Step 2 — QLoRA fine-tune (Days 2–3 made real)
~/cuda-week/finetune/train_analyst.pyfrom unsloth import FastLanguageModel
from trl import SFTTrainer, SFTConfig
from datasets import load_dataset
model, tokenizer = FastLanguageModel.from_pretrained(
"unsloth/Meta-Llama-3.1-8B-Instruct",
max_seq_length=2048, load_in_4bit=True) # QLoRA (Day 3)
model = FastLanguageModel.get_peft_model(
model, r=16, lora_alpha=16, # LoRA knobs (Day 2)
target_modules=["q_proj","k_proj","v_proj","o_proj",
"gate_proj","up_proj","down_proj"])
data = load_dataset("json", data_files="analyst_train.jsonl", split="train")
trainer = SFTTrainer(
model=model, tokenizer=tokenizer, train_dataset=data,
args=SFTConfig(
per_device_train_batch_size=2,
gradient_accumulation_steps=4,
warmup_steps=5, num_train_epochs=2, # watch for overfit (Day 6)
learning_rate=2e-4, logging_steps=5,
output_dir="analyst_lora"))
trainer.train() # ~minutes on the Spark
model.save_pretrained("analyst_lora") # the adapter (a few MB)
Step 3 — evaluate honestly (Day 6 made real)
Run your held-out prompts through the base model and the fine-tuned model with no system prompt, side by side. The tell that it worked: the base model writes generic copy or asks for instructions, and yours writes in the analyst voice unprompted. Run your five regression prompts too — confirm it can still do basic reasoning and didn't forget how to be a normal model.
Step 4 — merge and serve (Week 2 made real)
Merge the adapter into the base weights to get a standalone model, export it to GGUF, and load it into Ollama — the same serving muscle from Week 2. Now it's a model on your network that anyone with access can call, with your fine-tune baked in.
~/cuda-week/finetune/ship_it.sh# Merge adapter -> standalone GGUF -> Ollama (run on the Spark)
python - <<'PY'
from unsloth import FastLanguageModel
model, tok = FastLanguageModel.from_pretrained("analyst_lora", load_in_4bit=False)

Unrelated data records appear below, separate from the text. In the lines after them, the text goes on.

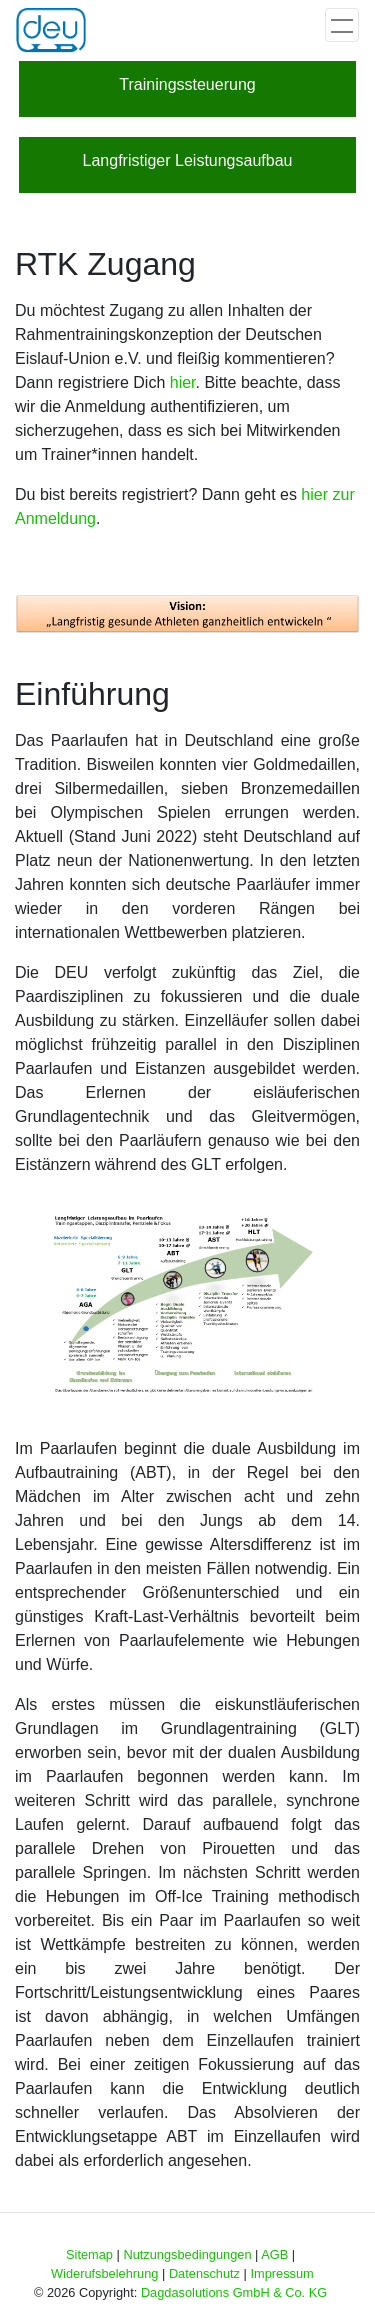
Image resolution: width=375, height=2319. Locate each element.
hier (183, 382)
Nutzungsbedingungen (187, 2254)
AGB (274, 2254)
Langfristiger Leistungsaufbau (188, 160)
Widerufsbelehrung (104, 2273)
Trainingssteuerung (187, 84)
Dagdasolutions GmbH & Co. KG (234, 2292)
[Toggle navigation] (342, 25)
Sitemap (89, 2254)
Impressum (281, 2273)
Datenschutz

model.save_pretrained_gguf("analyst_gguf", tok, quantization_method="q4_k_m")
PY
# Point Ollama at the merged model and chat with NO system prompt
ollama create analyst -f analyst_gguf/Modelfile
ollama run analyst "Write a listing for a 4bd colonial in Westchester, needs a kitchen update."

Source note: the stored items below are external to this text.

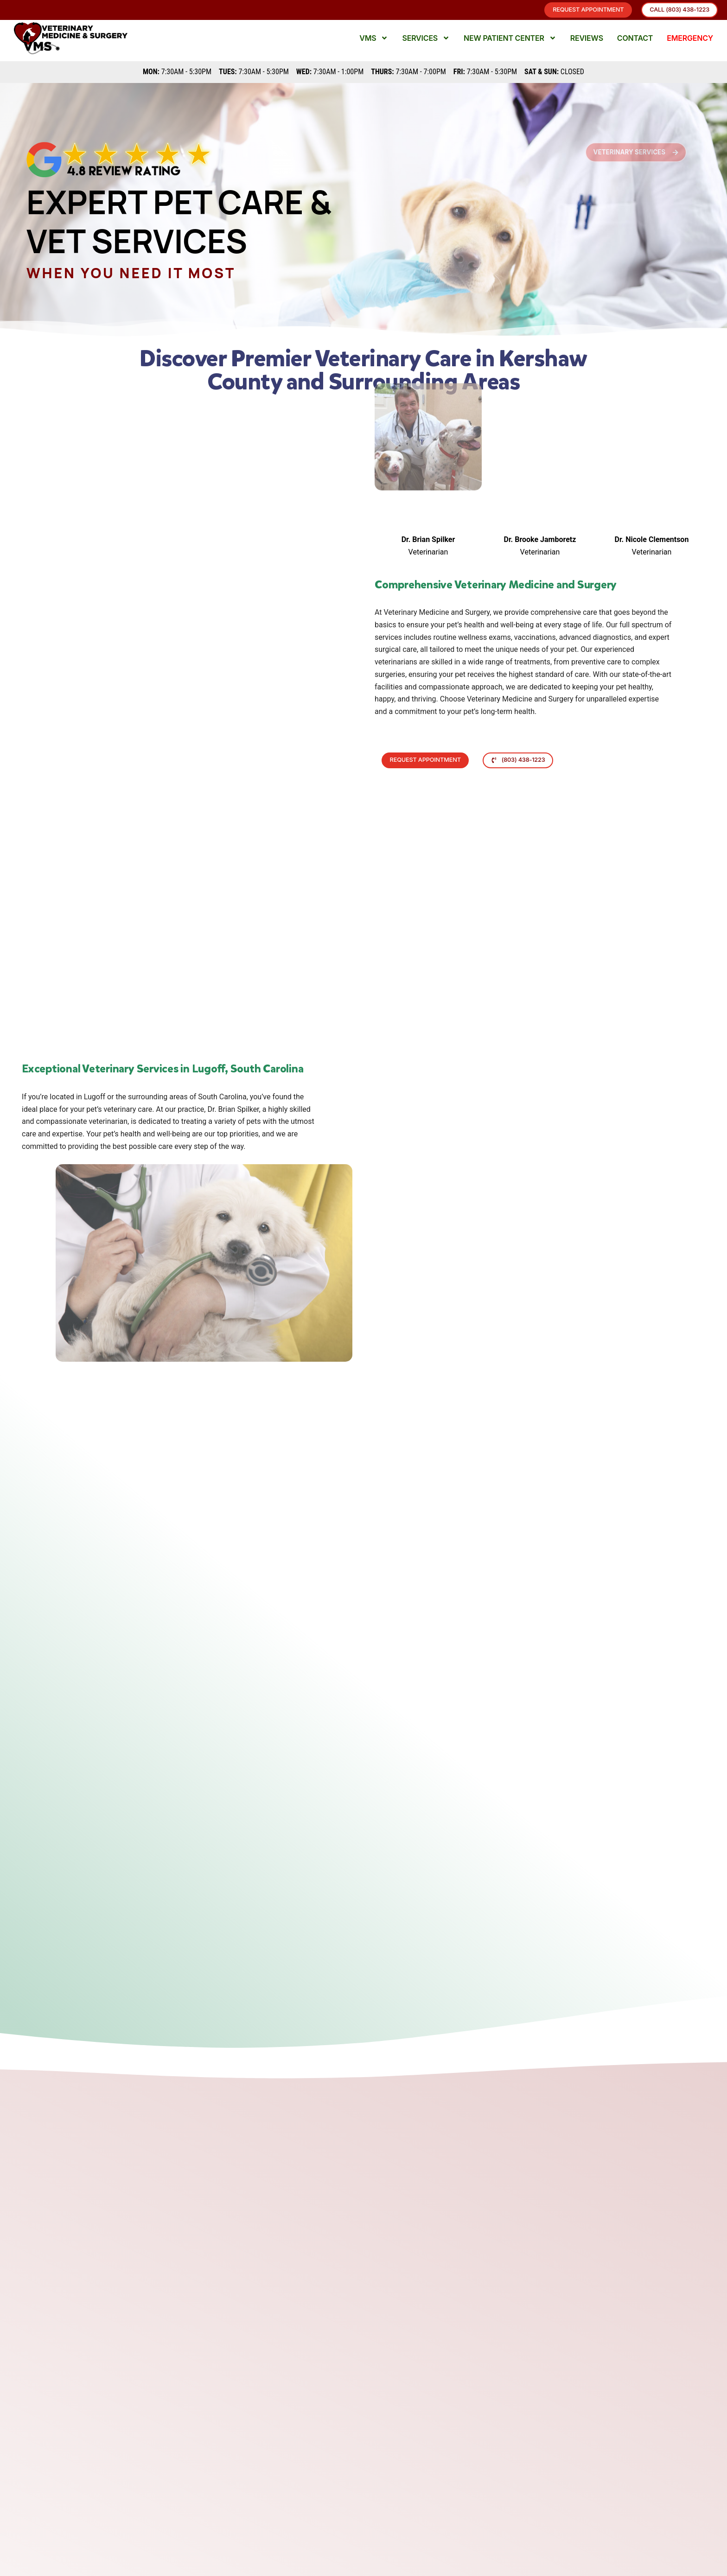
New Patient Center (510, 43)
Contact (635, 43)
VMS (373, 43)
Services (426, 43)
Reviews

# If it sounds like your analyst with zero instructions -> the fine-tune worked.
Run it in passes
- Pass 1: tiny run — 30 examples, 1 epoch — just to prove the pipeline executes end to end.
- Pass 2: the real dataset, 2 epochs, then your full eval. Compare to base.
- Pass 3: if it overfit or forgot, turn one knob (epochs, learning rate, rank) and re-run. The Spark makes this cheap.
- Pass 4 (optional): add a small DPO pass (Day 5) to teach it to prefer grounded specifics over hype.
What to publish to yourself
Finish with a side-by-side: the same prompt answered by stock Llama 3.1 8B and by your fine-tune, no system prompt on either, plus one line of training stats (examples, epochs, minutes, tokens/sec). That artifact is the whole week in one image — proof that the behavior moved from the prompt into the model, on your desk.
A good capstone result is not "the model wrote a listing." It's "the base model wrote generic copy and asked for direction, and mine wrote in the analyst's voice with nothing but the question." That contrast — same prompt, two models, visibly different defaults — is the entire point of the week, made undeniable.
Capstone checklist
- [ ] Build dataset: a few hundred clean pairs, one consistent voice, ~10% held out
- [ ] QLoRA fine-tune Llama 3.1 8B with Unsloth — adapter saved
- [ ] Eval: held-out prompts, base vs tuned, no system prompt
- [ ] Regression check: general skills still intact
- [ ] Merge adapter → GGUF → Ollama, serving on the DGX
- [ ] Side-by-side artifact + training stats written down
A prompt makes a model act the part for one request. A fine-tune makes it the part. Today you crossed from renting behavior to owning it.